[Opening RECORDS FOR THE EXERCISE section]

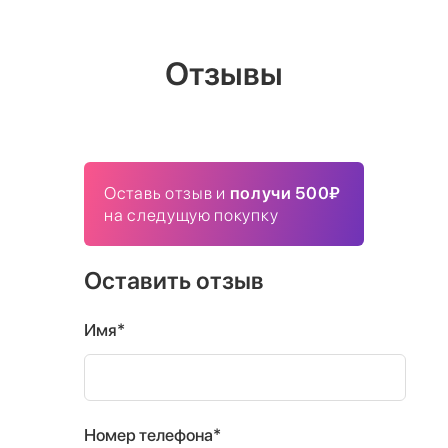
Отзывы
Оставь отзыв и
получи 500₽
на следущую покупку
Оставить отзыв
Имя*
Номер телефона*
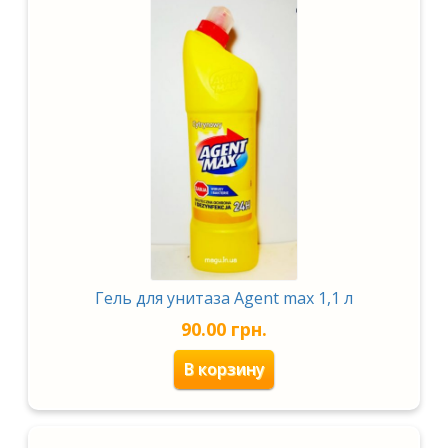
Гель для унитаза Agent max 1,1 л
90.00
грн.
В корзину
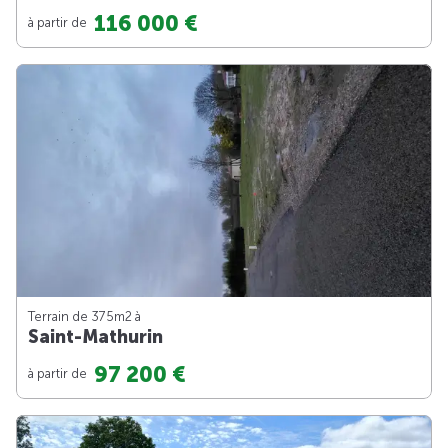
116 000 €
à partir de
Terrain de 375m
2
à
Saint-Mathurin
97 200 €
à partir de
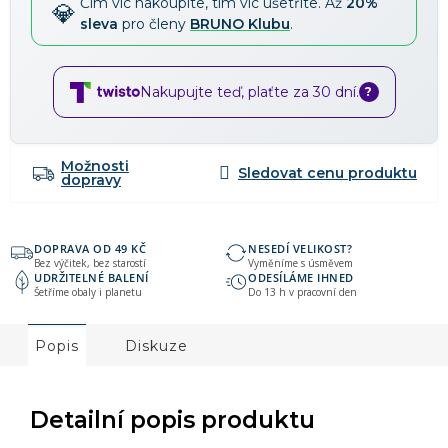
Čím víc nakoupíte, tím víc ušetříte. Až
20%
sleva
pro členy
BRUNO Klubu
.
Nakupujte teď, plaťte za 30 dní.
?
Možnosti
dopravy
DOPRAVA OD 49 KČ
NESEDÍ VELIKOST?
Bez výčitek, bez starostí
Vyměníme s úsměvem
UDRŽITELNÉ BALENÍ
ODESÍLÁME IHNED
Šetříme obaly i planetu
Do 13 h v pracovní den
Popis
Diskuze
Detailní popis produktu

[Closing RECORDS FOR THE EXERCISE section]

ASSIGNMENT —
A verbatim copy of the data, free of pictures, is the expected answer.

EXERCISE RESPONSE —
Отзывы
Оставь отзыв и
получи 500₽
на следущую покупку
Оставить отзыв
Имя*
Номер телефона*
Гель для унитаза Agent max 1,1 л
90.00
грн.
В корзину
116 000 €
à partir de
Terrain de 375m
2
à
Saint-Mathurin
97 200 €
à partir de
Čím víc nakoupíte, tím víc ušetříte. Až
20%
sleva
pro členy
BRUNO Klubu
.
Nakupujte teď, plaťte za 30 dní.
?
Možnosti
dopravy
DOPRAVA OD 49 KČ
NESEDÍ VELIKOST?
Bez výčitek, bez starostí
Vyměníme s úsměvem
UDRŽITELNÉ BALENÍ
ODESÍLÁME IHNED
Šetříme obaly i planetu
Do 13 h v pracovní den
Popis
Diskuze
Detailní popis produktu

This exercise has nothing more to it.